Go through the entries below, tally each line that has the word "valid", and give only the total.

**** AVAILABLE DATA

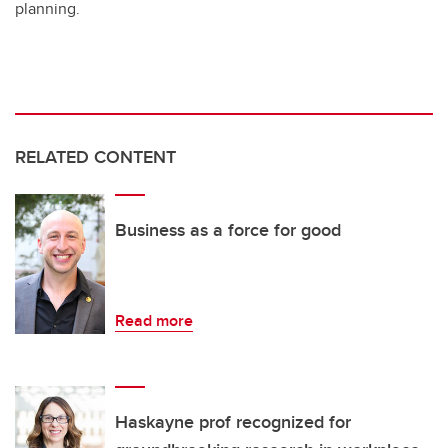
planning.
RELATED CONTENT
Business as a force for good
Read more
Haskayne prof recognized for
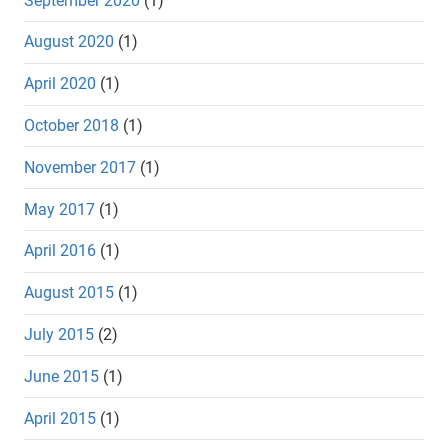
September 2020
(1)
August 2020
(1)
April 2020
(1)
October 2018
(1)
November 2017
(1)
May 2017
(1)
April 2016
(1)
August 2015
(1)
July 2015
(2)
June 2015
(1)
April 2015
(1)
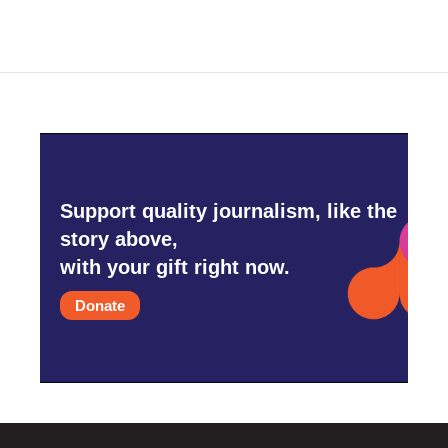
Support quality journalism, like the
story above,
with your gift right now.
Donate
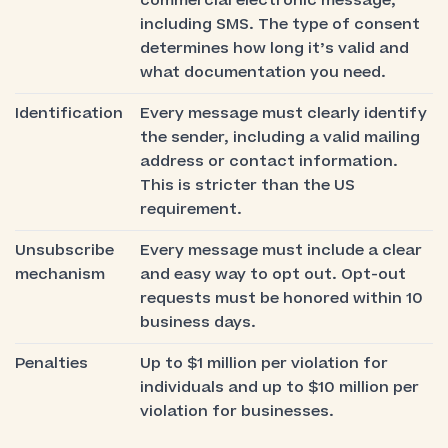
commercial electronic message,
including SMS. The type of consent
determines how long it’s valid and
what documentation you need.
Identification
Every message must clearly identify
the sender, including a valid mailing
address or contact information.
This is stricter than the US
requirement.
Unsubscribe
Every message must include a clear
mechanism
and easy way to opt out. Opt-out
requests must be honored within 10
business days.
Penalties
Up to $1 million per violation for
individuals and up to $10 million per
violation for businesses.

********
**** AVAILABLE DATA

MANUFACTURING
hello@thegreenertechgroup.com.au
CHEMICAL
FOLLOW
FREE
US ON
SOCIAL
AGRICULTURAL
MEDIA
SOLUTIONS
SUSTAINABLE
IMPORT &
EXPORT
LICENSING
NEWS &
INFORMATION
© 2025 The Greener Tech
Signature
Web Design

********
**** AVAILABLE DATA

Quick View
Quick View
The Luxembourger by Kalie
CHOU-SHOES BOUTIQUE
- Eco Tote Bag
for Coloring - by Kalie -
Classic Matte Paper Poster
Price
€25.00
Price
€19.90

********

RESPONSE TO THIS EXERCISE
2